### [Extracted data]
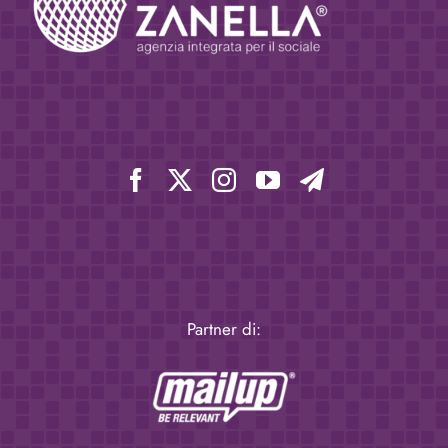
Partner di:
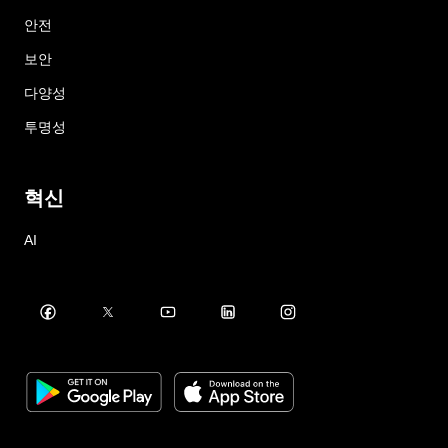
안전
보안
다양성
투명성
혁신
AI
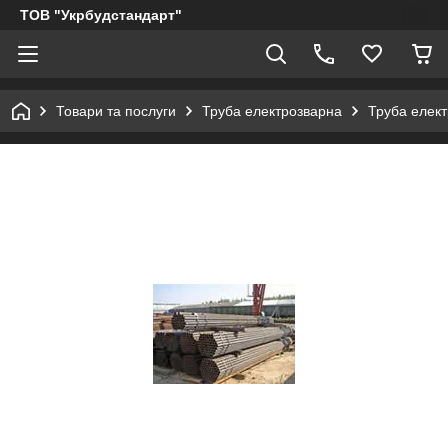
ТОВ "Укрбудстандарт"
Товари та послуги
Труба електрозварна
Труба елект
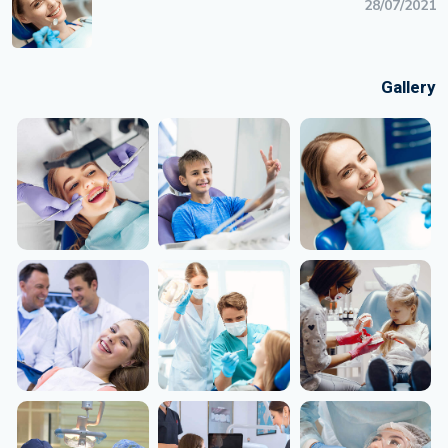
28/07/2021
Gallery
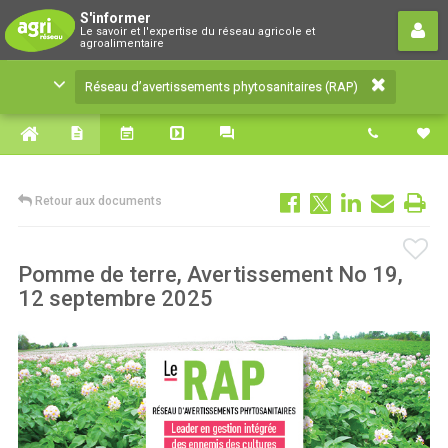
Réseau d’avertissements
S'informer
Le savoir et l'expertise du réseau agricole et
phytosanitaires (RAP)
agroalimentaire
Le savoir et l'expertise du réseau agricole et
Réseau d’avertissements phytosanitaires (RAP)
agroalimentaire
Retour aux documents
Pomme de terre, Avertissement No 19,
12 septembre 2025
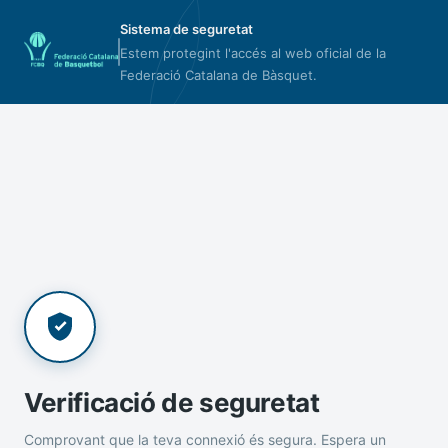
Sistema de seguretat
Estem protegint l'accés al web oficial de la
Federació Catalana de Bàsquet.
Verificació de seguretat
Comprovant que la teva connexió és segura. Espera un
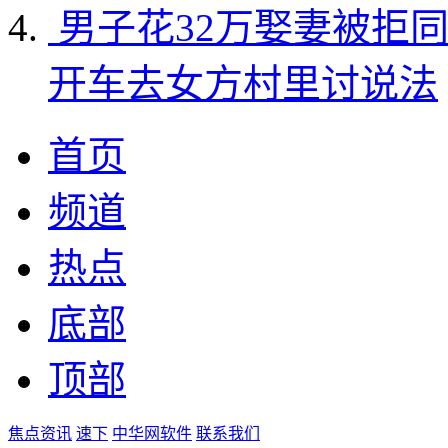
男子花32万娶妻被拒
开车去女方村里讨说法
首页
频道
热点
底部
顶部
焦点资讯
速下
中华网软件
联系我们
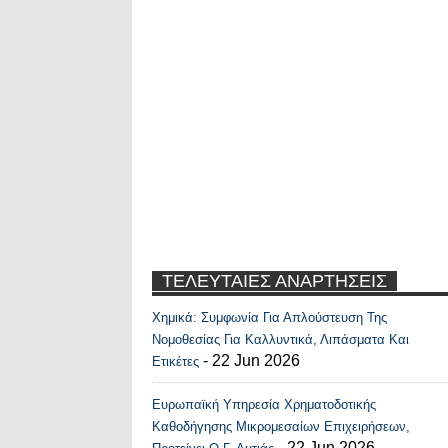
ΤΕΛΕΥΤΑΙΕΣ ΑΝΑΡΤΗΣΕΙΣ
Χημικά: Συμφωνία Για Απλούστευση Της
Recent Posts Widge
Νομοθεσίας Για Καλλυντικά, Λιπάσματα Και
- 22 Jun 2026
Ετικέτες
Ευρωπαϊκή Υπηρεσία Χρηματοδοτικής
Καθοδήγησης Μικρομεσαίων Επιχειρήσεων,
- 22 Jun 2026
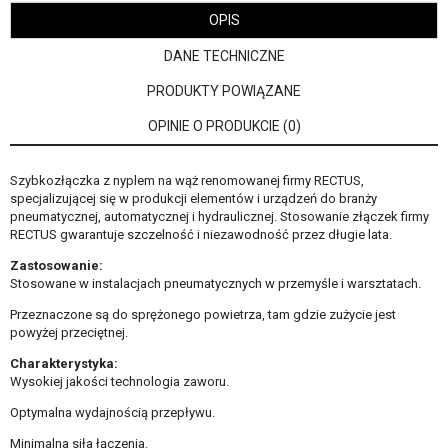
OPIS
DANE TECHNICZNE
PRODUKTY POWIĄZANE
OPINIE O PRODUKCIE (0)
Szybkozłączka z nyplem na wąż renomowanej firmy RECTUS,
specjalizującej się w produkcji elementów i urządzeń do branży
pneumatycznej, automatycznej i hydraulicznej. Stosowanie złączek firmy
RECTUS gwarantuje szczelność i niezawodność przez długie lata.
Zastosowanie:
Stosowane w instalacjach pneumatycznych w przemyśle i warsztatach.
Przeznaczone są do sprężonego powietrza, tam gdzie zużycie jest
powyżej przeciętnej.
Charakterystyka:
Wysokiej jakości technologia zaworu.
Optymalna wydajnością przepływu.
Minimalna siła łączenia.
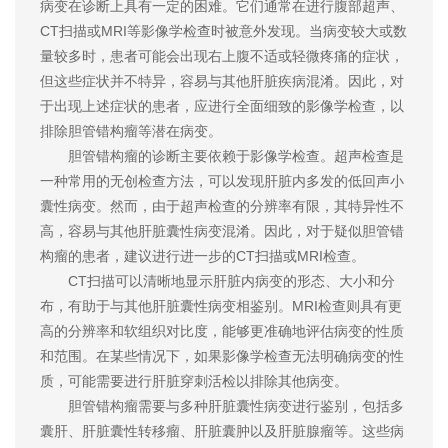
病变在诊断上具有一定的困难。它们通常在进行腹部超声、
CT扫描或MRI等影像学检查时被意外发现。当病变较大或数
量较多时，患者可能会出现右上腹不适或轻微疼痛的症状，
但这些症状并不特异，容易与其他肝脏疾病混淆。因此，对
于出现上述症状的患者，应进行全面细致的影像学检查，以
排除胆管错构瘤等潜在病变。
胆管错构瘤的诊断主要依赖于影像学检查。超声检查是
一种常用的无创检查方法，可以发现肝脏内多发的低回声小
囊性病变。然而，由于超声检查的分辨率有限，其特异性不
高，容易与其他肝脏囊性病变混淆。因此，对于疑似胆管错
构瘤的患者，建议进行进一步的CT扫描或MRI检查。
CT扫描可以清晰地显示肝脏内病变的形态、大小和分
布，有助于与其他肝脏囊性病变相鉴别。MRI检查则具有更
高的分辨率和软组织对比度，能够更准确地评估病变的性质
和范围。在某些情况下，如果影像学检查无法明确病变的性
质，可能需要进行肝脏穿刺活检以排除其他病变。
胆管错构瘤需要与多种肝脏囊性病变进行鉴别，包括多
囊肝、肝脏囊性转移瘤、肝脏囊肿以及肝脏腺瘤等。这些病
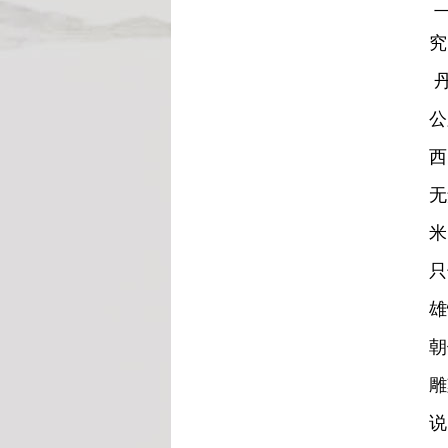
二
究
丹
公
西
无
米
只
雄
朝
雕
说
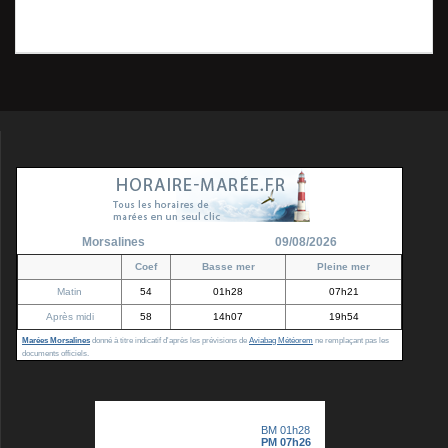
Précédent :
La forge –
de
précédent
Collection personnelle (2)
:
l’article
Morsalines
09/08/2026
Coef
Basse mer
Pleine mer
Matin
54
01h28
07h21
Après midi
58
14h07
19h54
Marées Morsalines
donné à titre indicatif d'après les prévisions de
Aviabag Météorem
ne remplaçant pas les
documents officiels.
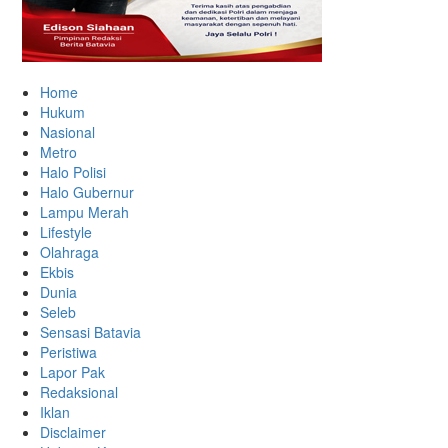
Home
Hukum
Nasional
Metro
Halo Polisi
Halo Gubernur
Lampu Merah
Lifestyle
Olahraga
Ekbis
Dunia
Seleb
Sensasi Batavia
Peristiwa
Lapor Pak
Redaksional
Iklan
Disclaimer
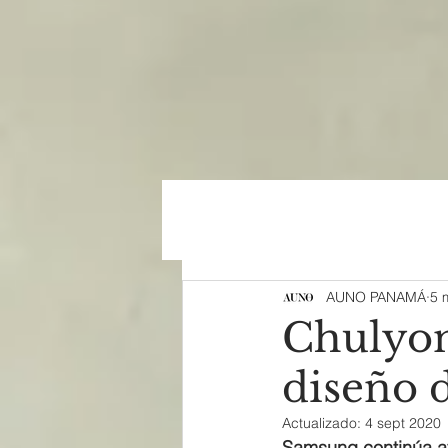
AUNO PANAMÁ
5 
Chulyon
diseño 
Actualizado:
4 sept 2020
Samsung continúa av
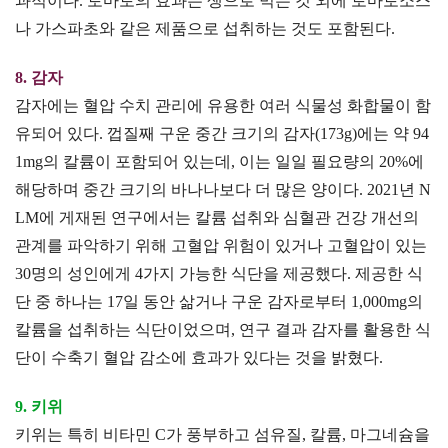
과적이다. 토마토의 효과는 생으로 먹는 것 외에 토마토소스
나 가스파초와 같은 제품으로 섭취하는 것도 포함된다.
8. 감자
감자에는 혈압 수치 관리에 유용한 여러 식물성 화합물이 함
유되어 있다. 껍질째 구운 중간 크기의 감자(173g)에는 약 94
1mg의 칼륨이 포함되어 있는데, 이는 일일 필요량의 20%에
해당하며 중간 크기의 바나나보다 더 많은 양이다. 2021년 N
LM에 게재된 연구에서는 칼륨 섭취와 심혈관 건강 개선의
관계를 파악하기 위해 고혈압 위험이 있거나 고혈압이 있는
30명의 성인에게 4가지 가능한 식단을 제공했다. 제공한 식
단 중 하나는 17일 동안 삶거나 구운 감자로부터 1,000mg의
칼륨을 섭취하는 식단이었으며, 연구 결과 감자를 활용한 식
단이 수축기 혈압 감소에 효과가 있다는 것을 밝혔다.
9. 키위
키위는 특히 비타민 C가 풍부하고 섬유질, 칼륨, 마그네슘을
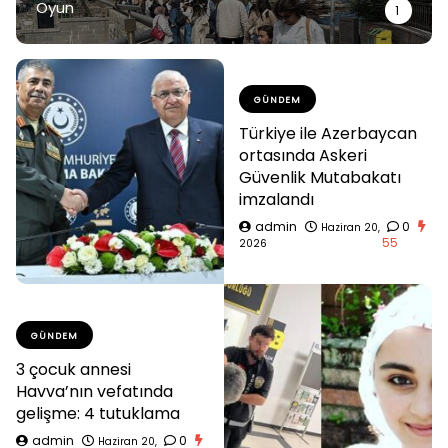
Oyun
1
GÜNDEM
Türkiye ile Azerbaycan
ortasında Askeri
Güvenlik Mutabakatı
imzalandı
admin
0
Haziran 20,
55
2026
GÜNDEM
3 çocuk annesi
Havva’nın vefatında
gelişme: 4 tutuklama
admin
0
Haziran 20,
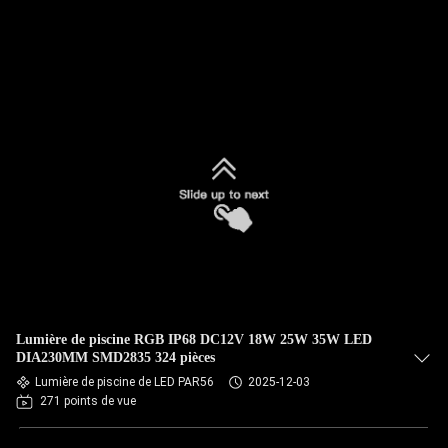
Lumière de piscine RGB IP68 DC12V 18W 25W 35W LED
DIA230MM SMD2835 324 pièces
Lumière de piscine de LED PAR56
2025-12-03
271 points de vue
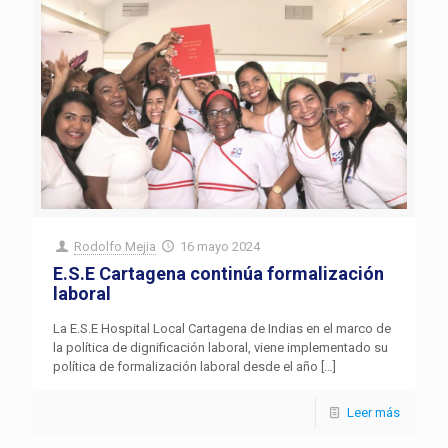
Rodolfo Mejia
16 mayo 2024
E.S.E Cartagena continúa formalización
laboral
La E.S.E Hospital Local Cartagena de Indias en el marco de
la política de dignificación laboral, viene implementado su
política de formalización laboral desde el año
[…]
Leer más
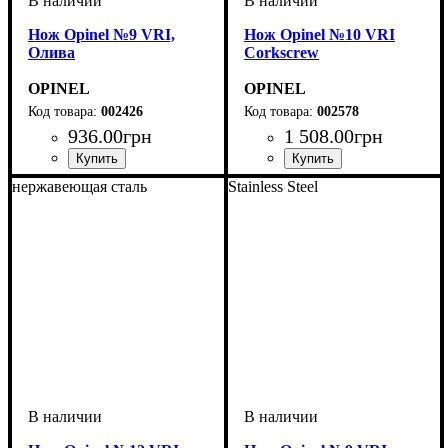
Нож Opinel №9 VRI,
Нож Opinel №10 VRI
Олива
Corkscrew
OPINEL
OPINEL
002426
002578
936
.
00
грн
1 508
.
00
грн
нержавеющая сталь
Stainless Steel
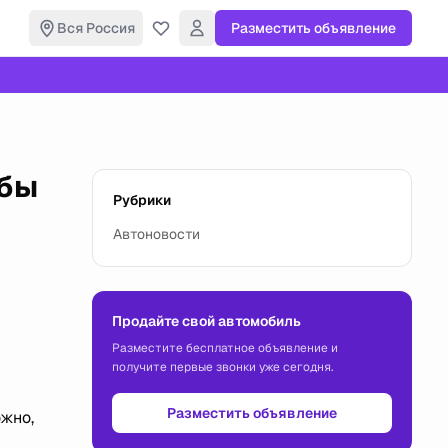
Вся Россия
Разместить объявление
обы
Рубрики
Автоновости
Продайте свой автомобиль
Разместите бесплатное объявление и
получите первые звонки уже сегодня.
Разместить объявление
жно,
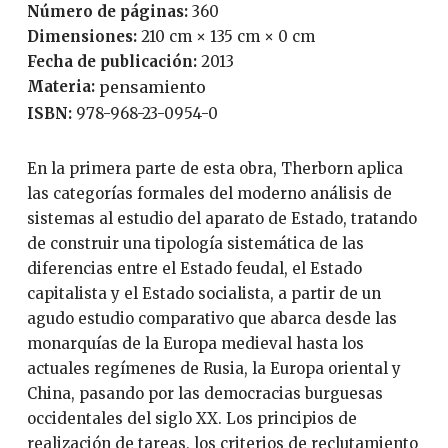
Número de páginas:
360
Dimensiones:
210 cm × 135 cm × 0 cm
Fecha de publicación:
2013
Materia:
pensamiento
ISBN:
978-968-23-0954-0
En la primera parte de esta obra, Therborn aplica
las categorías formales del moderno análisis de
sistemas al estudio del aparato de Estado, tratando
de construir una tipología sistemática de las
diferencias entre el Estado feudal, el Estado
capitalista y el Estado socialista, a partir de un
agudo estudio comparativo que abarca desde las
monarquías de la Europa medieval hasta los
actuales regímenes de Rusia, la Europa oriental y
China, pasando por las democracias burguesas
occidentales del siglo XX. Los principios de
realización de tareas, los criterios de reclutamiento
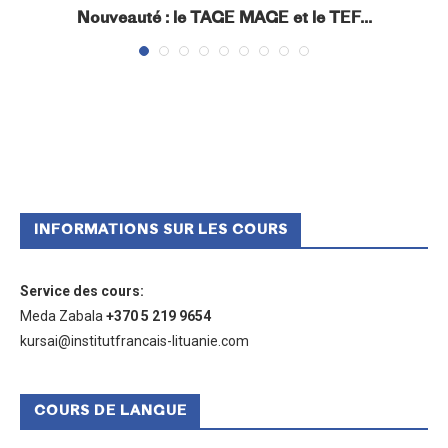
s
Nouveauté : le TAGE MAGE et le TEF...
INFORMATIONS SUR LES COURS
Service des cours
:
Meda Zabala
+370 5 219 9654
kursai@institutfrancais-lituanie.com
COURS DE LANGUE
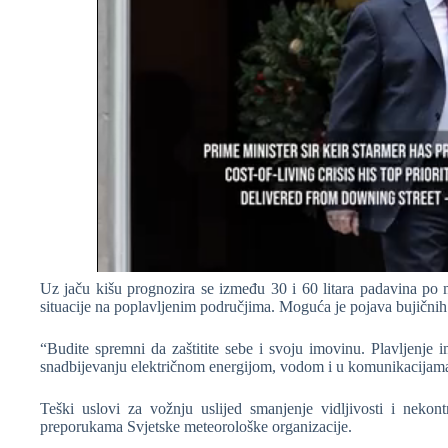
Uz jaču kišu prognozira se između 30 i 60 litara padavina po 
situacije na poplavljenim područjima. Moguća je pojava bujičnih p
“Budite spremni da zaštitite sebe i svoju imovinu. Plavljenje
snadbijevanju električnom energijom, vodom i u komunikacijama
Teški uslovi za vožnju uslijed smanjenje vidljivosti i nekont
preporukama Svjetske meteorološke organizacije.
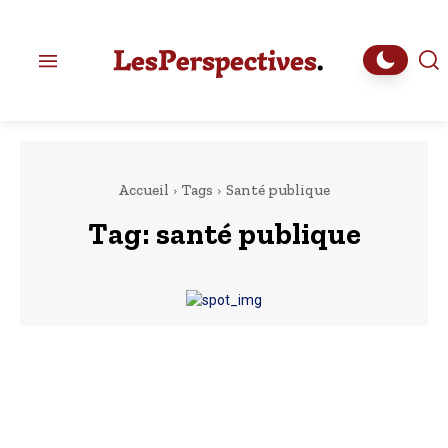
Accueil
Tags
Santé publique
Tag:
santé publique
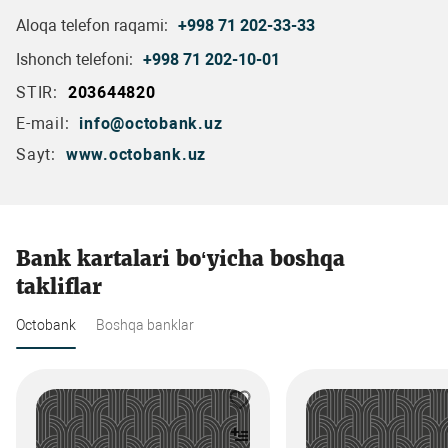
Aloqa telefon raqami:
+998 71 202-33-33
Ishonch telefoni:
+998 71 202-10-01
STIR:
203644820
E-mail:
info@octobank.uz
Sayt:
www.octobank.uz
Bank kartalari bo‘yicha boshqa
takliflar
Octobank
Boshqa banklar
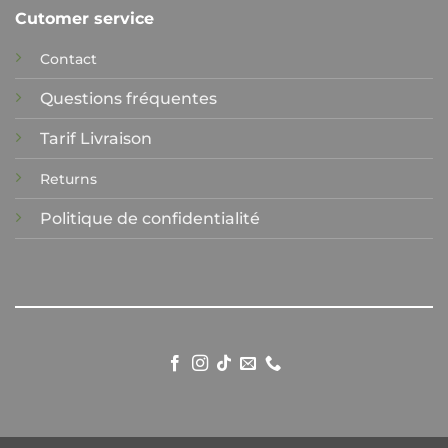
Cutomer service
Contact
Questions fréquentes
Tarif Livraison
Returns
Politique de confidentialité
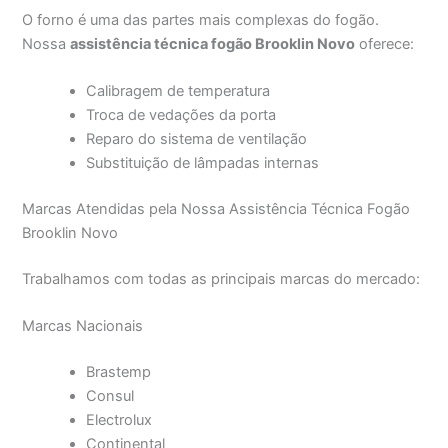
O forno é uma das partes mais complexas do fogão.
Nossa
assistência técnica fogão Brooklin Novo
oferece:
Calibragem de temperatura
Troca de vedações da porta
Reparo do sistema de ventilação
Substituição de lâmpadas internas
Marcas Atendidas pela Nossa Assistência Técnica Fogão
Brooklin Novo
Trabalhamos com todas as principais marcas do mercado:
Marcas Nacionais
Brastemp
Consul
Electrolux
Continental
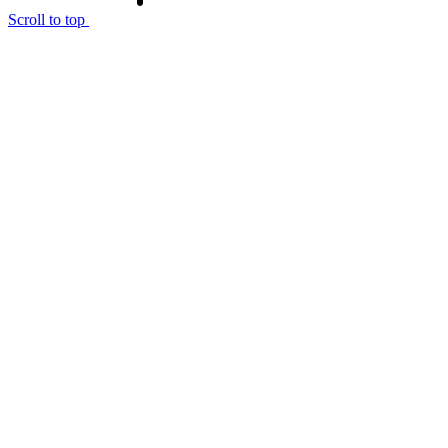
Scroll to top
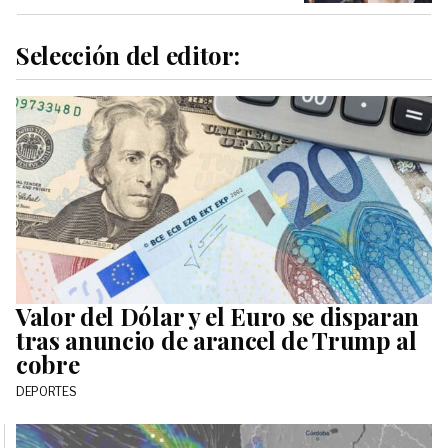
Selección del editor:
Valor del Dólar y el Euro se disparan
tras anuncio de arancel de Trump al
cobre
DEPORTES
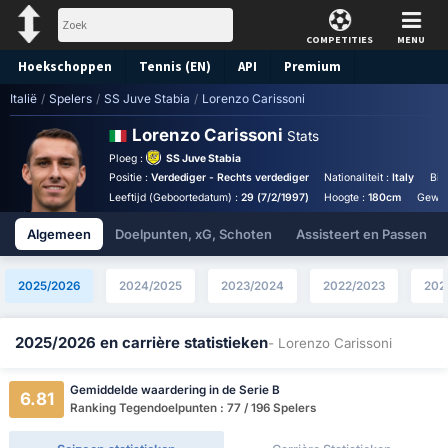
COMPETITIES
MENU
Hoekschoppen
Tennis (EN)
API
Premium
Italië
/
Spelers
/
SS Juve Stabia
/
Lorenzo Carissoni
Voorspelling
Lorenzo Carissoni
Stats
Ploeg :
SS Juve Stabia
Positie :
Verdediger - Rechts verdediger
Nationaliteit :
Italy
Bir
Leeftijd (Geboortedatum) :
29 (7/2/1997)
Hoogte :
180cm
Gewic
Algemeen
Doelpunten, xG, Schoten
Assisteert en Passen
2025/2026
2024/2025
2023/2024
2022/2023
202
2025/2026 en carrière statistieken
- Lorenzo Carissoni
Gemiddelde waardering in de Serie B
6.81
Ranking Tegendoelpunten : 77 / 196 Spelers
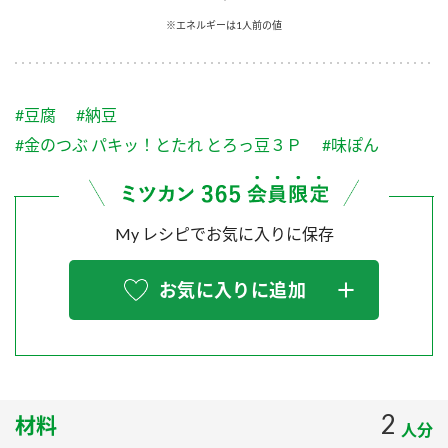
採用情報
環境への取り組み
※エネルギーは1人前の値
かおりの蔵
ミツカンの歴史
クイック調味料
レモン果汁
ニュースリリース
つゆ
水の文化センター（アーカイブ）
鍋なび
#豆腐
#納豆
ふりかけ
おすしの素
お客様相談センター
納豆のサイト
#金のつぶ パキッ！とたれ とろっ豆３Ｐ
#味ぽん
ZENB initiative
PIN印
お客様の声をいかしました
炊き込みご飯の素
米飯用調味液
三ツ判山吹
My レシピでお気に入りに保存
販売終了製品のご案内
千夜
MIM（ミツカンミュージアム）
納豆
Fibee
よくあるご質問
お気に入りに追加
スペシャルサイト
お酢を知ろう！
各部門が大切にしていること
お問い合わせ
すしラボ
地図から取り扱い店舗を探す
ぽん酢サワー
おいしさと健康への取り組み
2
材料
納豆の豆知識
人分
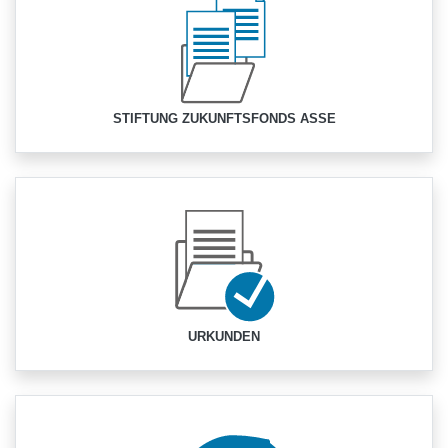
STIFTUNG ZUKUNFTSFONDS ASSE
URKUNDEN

### [The task]
Extract, without any images, the part of the material above that opens with the line containing "Lampu Merah" and closes with the line containing "sistemas al estudio", both lines included.

### [Task response]
Lampu Merah
Lifestyle
Olahraga
Ekbis
Dunia
Seleb
Sensasi Batavia
Peristiwa
Lapor Pak
Redaksional
Iklan
Disclaimer
AUNO PANAMÁ
5 
Chulyon
diseño 
Actualizado:
4 sept 2020
Samsung continúa av
과적이다. 토마토의 효과는 생으로 먹는 것 외에 토마토소스
나 가스파초와 같은 제품으로 섭취하는 것도 포함된다.
8. 감자
감자에는 혈압 수치 관리에 유용한 여러 식물성 화합물이 함
유되어 있다. 껍질째 구운 중간 크기의 감자(173g)에는 약 94
1mg의 칼륨이 포함되어 있는데, 이는 일일 필요량의 20%에
해당하며 중간 크기의 바나나보다 더 많은 양이다. 2021년 N
LM에 게재된 연구에서는 칼륨 섭취와 심혈관 건강 개선의
관계를 파악하기 위해 고혈압 위험이 있거나 고혈압이 있는
30명의 성인에게 4가지 가능한 식단을 제공했다. 제공한 식
단 중 하나는 17일 동안 삶거나 구운 감자로부터 1,000mg의
칼륨을 섭취하는 식단이었으며, 연구 결과 감자를 활용한 식
단이 수축기 혈압 감소에 효과가 있다는 것을 밝혔다.
9. 키위
키위는 특히 비타민 C가 풍부하고 섬유질, 칼륨, 마그네슘을
Oyun
1
GÜNDEM
Türkiye ile Azerbaycan
ortasında Askeri
Güvenlik Mutabakatı
imzalandı
admin
0
Haziran 20,
55
2026
GÜNDEM
3 çocuk annesi
Havva’nın vefatında
gelişme: 4 tutuklama
admin
0
Haziran 20,
Lumière de piscine RGB IP68 DC12V 18W 25W 35W LED
DIA230MM SMD2835 324 pièces
Lumière de piscine de LED PAR56
2025-12-03
271 points de vue
Rodolfo Mejia
16 mayo 2024
E.S.E Cartagena continúa formalización
laboral
La E.S.E Hospital Local Cartagena de Indias en el marco de
la política de dignificación laboral, viene implementado su
política de formalización laboral desde el año
[…]
Leer más
Нож Opinel №9 VRI,
Нож Opinel №10 VRI
Олива
Corkscrew
OPINEL
OPINEL
002426
002578
936
.
00
грн
1 508
.
00
грн
нержавеющая сталь
Stainless Steel
Вся Россия
Разместить объявление
обы
Рубрики
Автоновости
Продайте свой автомобиль
Разместите бесплатное объявление и
получите первые звонки уже сегодня.
Разместить объявление
жно,
Número de páginas:
360
Dimensiones:
210 cm × 135 cm × 0 cm
Fecha de publicación:
2013
Materia:
pensamiento
ISBN:
978-968-23-0954-0
En la primera parte de esta obra, Therborn aplica
las categorías formales del moderno análisis de
sistemas al estudio del aparato de Estado, tratando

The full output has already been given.